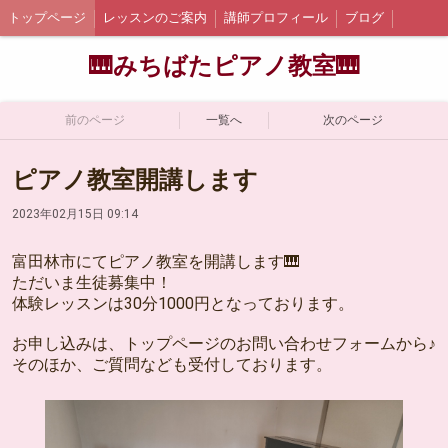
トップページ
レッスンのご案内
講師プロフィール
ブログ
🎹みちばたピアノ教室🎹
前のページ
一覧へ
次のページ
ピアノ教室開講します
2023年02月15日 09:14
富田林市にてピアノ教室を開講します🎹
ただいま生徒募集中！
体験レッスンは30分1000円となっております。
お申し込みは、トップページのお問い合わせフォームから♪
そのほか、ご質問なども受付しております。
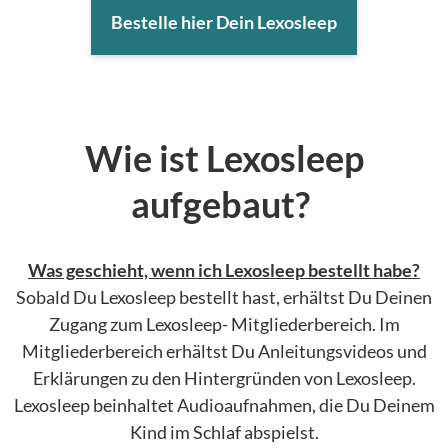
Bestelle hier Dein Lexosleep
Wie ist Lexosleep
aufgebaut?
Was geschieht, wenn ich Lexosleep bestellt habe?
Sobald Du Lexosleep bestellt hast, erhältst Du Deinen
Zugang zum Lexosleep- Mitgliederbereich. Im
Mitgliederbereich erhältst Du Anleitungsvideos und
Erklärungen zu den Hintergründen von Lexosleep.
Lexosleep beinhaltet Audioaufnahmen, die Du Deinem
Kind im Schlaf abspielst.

* _Work task_
Count every line above that holds the string "Mitgliederbereich" and give the total, nothing more.

* _Expected output_
2